Records provided —
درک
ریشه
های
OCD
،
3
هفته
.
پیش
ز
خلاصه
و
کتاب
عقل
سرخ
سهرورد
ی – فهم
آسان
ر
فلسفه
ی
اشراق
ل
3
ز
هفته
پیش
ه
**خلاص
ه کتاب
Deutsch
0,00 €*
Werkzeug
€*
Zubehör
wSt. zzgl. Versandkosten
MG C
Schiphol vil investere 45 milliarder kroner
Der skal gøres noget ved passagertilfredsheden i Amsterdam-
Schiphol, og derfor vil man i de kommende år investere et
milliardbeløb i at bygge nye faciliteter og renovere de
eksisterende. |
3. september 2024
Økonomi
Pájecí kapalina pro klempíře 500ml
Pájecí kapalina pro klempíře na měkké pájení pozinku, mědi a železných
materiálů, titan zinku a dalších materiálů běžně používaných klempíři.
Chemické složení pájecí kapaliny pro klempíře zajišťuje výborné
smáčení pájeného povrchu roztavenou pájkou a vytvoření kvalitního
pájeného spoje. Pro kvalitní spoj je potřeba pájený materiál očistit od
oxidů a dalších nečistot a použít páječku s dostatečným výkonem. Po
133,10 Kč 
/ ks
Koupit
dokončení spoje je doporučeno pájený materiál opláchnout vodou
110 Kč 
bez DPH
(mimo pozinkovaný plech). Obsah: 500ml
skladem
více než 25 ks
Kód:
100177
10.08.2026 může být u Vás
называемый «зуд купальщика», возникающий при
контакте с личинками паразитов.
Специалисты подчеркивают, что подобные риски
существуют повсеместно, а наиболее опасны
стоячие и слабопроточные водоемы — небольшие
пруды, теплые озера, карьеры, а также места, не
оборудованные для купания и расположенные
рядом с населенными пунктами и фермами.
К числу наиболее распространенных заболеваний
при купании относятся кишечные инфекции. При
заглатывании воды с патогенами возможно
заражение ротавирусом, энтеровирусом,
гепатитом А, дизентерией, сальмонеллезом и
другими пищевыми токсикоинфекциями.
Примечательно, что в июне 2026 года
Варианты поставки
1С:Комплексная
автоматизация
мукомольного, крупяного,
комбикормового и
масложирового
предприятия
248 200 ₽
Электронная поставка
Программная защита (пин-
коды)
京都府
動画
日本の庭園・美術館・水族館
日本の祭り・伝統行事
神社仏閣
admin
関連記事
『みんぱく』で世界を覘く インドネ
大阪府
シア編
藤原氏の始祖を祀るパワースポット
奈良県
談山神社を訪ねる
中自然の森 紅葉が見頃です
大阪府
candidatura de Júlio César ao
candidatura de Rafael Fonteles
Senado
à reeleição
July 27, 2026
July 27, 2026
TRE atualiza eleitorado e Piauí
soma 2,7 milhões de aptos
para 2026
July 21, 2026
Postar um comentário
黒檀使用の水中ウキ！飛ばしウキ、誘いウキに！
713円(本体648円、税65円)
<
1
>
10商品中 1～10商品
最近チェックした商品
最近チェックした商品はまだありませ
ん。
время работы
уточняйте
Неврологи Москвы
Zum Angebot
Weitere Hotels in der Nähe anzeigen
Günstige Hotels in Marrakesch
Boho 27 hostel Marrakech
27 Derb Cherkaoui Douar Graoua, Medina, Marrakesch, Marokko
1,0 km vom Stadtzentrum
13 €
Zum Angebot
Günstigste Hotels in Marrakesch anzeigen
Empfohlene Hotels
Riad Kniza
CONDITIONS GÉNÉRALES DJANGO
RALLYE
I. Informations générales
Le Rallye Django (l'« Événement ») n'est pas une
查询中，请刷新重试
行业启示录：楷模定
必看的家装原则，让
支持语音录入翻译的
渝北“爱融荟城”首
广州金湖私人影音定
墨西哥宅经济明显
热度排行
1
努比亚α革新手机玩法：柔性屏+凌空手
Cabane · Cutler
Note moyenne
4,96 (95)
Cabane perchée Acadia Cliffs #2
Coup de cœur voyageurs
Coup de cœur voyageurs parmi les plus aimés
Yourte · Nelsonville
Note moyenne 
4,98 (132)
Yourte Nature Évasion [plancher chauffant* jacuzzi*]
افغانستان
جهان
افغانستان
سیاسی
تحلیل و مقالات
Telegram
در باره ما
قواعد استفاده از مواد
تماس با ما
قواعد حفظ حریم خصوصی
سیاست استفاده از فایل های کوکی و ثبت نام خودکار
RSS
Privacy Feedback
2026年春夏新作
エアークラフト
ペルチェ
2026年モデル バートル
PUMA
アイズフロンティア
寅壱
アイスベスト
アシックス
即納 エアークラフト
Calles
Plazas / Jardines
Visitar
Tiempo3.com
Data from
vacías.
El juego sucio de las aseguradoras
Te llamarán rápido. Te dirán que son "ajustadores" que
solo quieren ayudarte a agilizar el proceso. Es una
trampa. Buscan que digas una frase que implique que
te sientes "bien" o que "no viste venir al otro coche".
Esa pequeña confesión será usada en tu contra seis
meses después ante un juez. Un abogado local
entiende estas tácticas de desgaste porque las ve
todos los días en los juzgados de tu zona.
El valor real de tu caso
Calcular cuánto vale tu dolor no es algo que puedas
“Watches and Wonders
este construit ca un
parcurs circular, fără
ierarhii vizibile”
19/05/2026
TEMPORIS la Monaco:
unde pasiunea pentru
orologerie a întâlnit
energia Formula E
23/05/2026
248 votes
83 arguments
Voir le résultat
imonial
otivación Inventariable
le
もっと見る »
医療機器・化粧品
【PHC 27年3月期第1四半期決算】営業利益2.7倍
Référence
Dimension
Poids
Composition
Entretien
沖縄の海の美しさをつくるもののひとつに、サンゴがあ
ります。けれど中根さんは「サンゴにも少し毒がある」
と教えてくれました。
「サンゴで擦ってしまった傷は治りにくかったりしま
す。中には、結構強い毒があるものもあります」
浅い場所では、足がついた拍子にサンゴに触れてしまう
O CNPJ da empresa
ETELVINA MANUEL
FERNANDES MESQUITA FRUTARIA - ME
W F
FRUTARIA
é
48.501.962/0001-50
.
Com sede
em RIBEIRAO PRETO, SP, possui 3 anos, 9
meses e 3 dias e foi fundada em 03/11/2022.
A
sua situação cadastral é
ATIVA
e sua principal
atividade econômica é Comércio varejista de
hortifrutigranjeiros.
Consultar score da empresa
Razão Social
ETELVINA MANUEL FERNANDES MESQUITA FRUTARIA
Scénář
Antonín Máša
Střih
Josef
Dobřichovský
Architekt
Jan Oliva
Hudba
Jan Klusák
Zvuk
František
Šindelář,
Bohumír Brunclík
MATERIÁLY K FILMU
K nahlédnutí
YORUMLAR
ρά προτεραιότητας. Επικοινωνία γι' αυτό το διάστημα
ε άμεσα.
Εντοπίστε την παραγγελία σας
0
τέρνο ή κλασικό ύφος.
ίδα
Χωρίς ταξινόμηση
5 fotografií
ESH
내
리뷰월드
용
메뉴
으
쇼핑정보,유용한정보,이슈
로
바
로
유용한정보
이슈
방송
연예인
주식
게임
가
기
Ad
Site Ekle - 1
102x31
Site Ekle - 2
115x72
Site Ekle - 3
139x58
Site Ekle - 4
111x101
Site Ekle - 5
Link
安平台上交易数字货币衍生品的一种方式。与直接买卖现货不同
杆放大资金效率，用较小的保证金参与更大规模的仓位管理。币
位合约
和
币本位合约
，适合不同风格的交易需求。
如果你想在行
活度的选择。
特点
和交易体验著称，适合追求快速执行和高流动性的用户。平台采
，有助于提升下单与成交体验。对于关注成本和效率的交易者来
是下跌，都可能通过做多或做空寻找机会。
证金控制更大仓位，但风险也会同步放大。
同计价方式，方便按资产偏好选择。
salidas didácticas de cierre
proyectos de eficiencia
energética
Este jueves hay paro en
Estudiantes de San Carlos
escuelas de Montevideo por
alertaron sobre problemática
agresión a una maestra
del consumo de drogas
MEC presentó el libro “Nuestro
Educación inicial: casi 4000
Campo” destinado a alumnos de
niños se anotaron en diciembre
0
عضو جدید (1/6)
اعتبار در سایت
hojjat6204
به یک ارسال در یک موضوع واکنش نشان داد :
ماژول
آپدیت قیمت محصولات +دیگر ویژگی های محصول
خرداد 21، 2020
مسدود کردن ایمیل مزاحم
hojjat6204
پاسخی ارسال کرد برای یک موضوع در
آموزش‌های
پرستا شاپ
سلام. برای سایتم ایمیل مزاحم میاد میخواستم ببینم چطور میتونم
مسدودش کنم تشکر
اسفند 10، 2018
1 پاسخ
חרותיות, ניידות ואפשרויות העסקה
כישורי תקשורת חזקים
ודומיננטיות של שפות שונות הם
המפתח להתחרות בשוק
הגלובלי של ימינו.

Problem description —
Scan the records above for the word "наиболее". Copy each line that has it.

Exercise answer —
существуют повсеместно, а наиболее опасны
К числу наиболее распространенных заболеваний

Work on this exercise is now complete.